MCB would be most effective if cloud cover were to increase strongly14,21, making urgent the task of improving how aerosol fingerprints on cloud cover are constrained and modelled. Large-scale degassing volcanic eruptions offer ideal natural experiments to investigate the overall impacts of ACI on climate6,18,22 with implications for MCB. A recent study of ours developed a novel machine-learning approach to quantitatively disentangle aerosol fingerprints on clouds from the noise of meteorological co-variability and demonstrated its fidelity using a high-latitude degassing volcano in Iceland6. Building on this approach, here we disentangle the aerosol fingerprints on tropical marine convective clouds and further quantify its radiative cooling as an analogy to MCB, using four months of observations of volcanic eruptions in Hawaii (Fig. 1), each with distinct meteorological conditions. These unique natural experiments in the tropics not only provide invaluable constraints for improving climate models but also have great practical implications. While areas of stratocumulus frequently reach close to 100% cloud cover, the cloud fraction in areas of tropical oceanic shallow convective clouds are frequently much less than 50% -- any MCB-induced change in the cloud fraction in these areas could have a disproportionally large cooling impact.
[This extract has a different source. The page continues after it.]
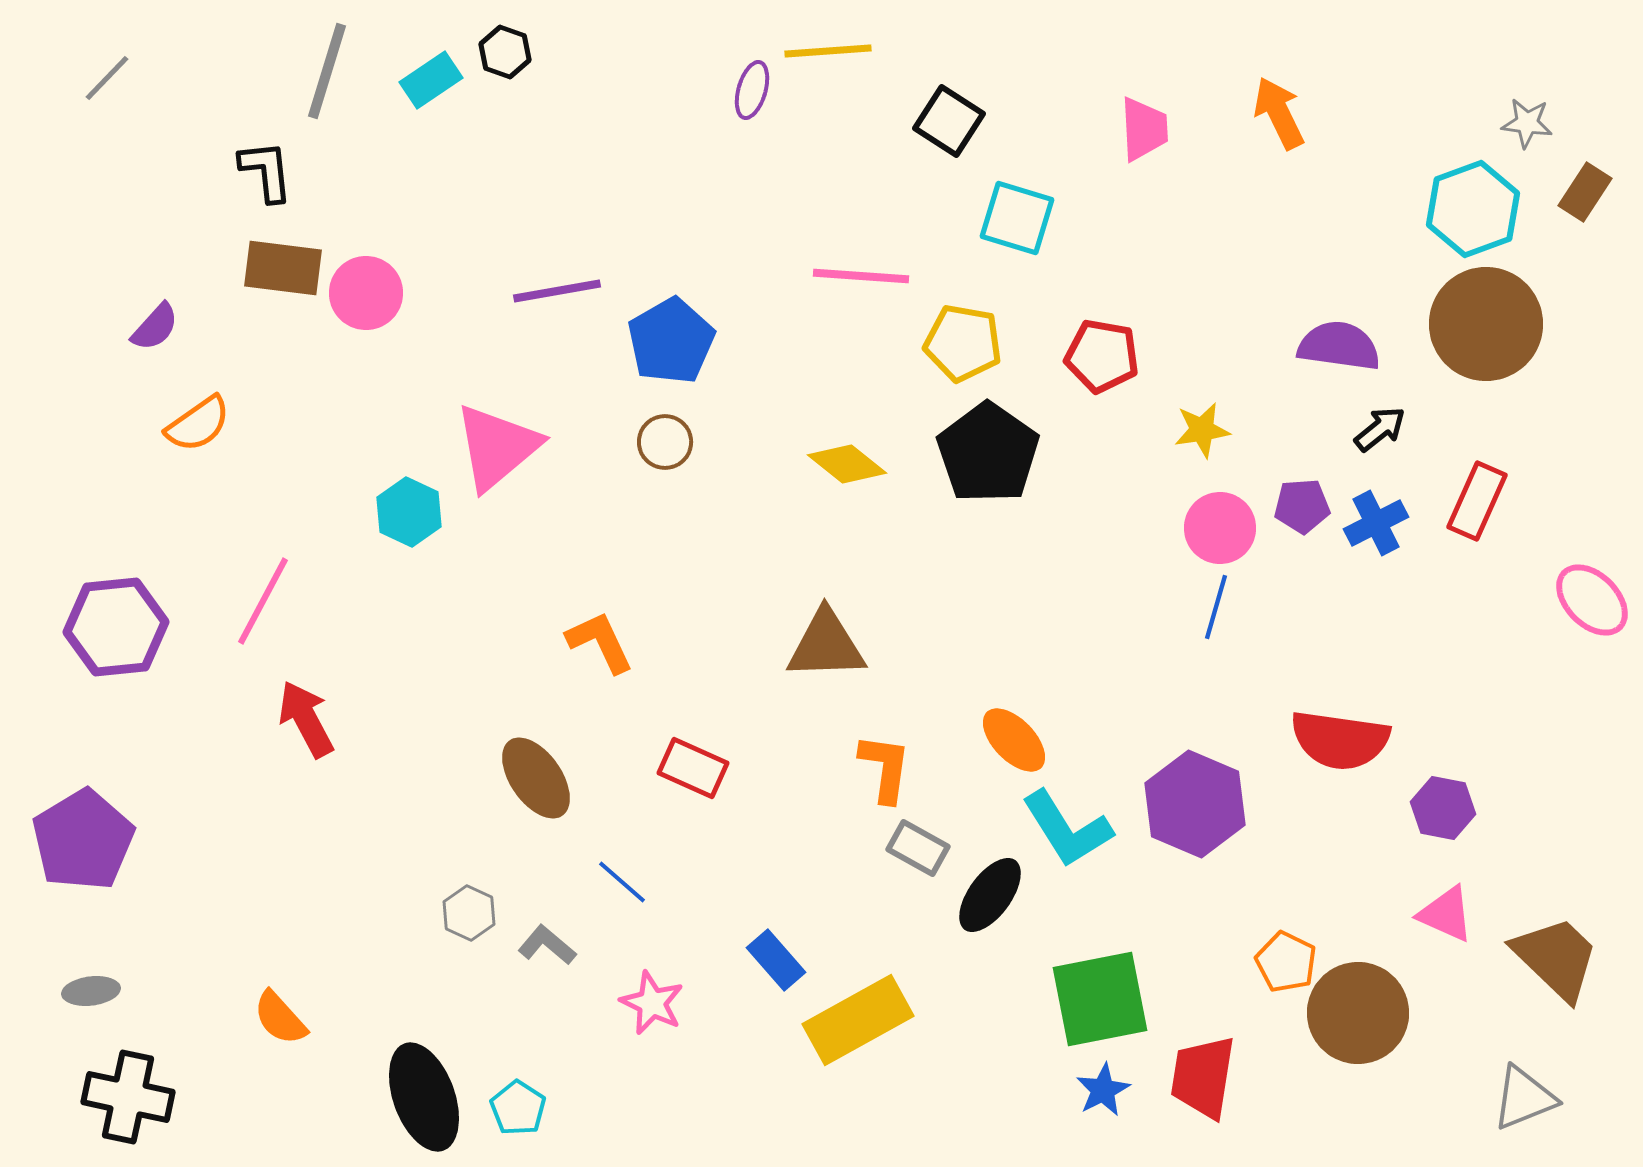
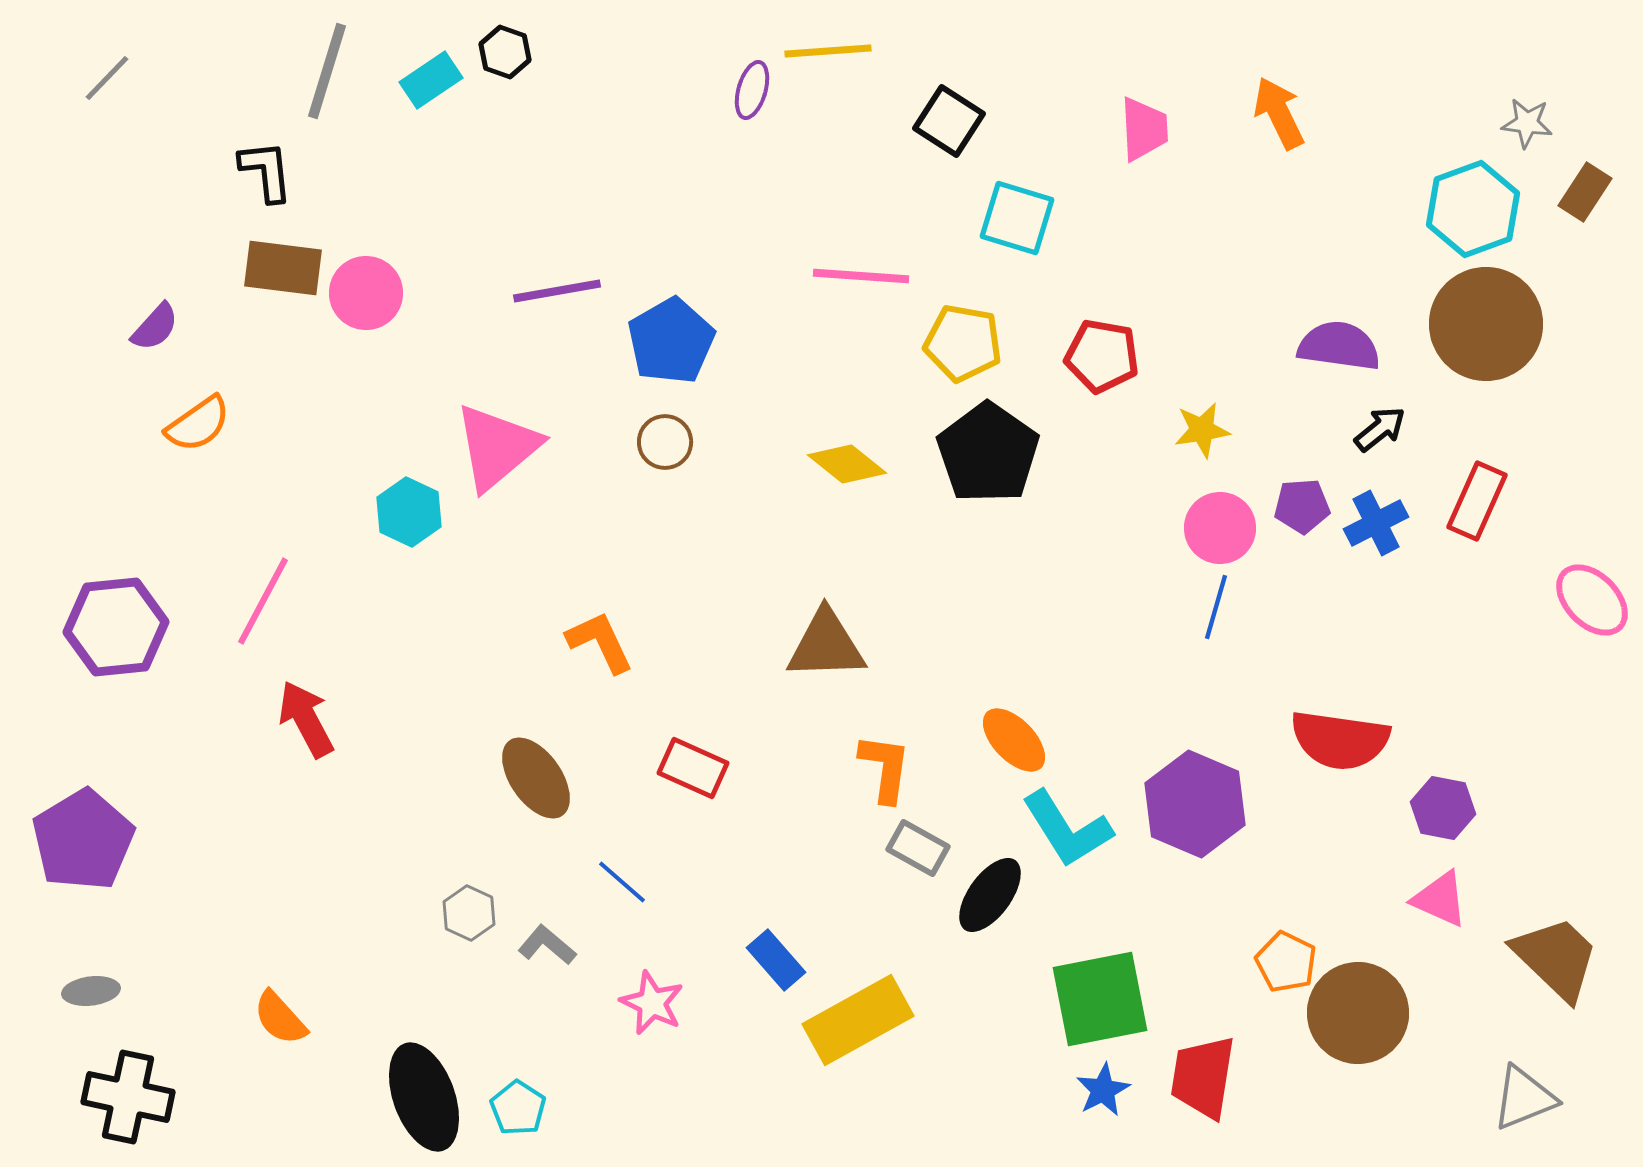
pink triangle at (1446, 914): moved 6 px left, 15 px up
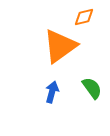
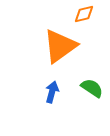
orange diamond: moved 3 px up
green semicircle: rotated 20 degrees counterclockwise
This was one motivation behind the Geoengineering Model Intercomparison Project-6 (GeoMIP6) whose solar radiation management simulations (G4sea-salt) modelled the effectiveness of injecting sea-salt aerosols into the tropical marine boundary layer to offset a positive forcing (warming) of 2 W m− 2.23
The strong ACI cooling we find in this study due to the observed increase in cloud cover suggests that the observed global mean temperature change is a consequence of a small net radiative forcing24, because of warming forcing from greenhouse gases being counter-balanced to a large degree by ACI. This implies that a very high climate sensitivity is possible4,17,24, something generally overlooked in climate models25 but in line with recent observed paleoclimate evidence, as summarized in Hansen et al.4 and references therein. Our study also suggests that the effectiveness of MCB may be more potent than that suggested by the current state-of-the-art climate models. This underscores the urgent need for additional well-designed studies into the efficacy and risks of MCB26, perhaps a last resort in alleviating the increasing severity of climate impacts. We therefore call for improved ACI representation in climate models, especially with regard to cloud cover response.